In Paris she might achieve notoriety. Not now, perhaps, but later when she had developed into a woman and knew her own power. Paris loved all things strange, and gave homage to the woman who was among her fellows as the orchid among flowers.

"FATALITÉ," he had named her in jest. Truly a name to bring misfortune to any woman. Her fate had been in his own hands a few minutes ago. He could so easily have denied her her chance, her chance of life. Perhaps the time might come when she would reproach him for having helped her to live.

He thrust back the thought and stooped over her.

"Mon enfant, do you want anything to drink? You are thirsty, n'est ce pas?"

"Yes. And Emile—you won't—go away—yet?"

"Ma foi, no! Drink this and go to sleep."

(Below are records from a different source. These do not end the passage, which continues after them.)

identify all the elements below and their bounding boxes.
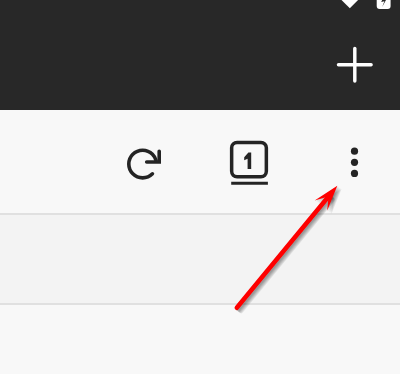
button[interactable]	[0, 215, 400, 303]
button[interactable]: 1 open tab, switch tabs	[225, 137, 273, 185]
button[interactable]: New tab	[331, 41, 379, 89]
button[interactable]: Reload	[117, 139, 165, 187]
button[interactable]: More options	[331, 138, 379, 186]
button[interactable]	[0, 305, 400, 374]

He was the Emile of every-day life once more, brusque, blunt and practical. As he turned away to put the glass back on the table, he was debating whether it would not be wise to call up Maria. A woman would understand better what to do for another woman. He knew that Arithelli would never ask for anything under any circumstances.

He had taught her too well his own depressing theory that life "mostly consisted of putting up with things," and in practice thereof the pupil had outshone her master.

The rigid tension of her arms and hands as they lay on the coverlet told of her effort for composure, and he noticed for the first time that beautiful as the latter still were in shape and colour, one of the nails was broken, and the finger tips had spread and widened. When there had been meetings up in the hills at night she had always been left to see to the unharnessing of the horses and mules, and these disfigurements were the result of her struggles with saddle-girths and straps. Her work was usually well done, and if it did not happen to be satisfactory, she came in for the united grumbles of the whole party.

Emile bit into his cigarette as his eyes caught the discoloured lines of Sobrenski's sign-manual on her wrist.

It was entirely through him, Emile, that she had in the first place joined the league of conspirators, and this was one of the results. Sobrenski's judgment had been more far-seeing than his own. One girl in a roomful of fanatics, (he was one himself, but that did not make any difference,) would naturally stand a very poor chance if she was foolish enough to oppose them.

With masculine thoughtlessness Emile had set the candle close beside the bed, where it flared full into Arithelli's eyes.

They were wide open now. The look of desperation had faded, and there was in them only the appeal of one human being to another for help and sympathy.

"Eh, bien, FatalitÉ?"

She shifted her position wearily and stretched out her hands towards him, murmuring, "Je veux dormir."

If Emile had possessed either chloroform or any other narcotic he would at once have given it to her without much thought of the possible consequences. An inspiration seized him to use the power for soothing and alleviating provided by Nature. He knew that Arithelli would be an easy subject for the exercise of animal magnetism, and her morbid condition would make it even easier for him to send her to sleep.

He moved away the candle, so as to leave her face in shadow, and leaning forward he laid his hand across her forehead and eyes, and began a series of regular and monotonous passes, always in a downward direction. Once he rested his thumbs lightly on her eyeballs, remaining so for a few seconds, while his will went out to her, bidding her sleep and find unconsciousness.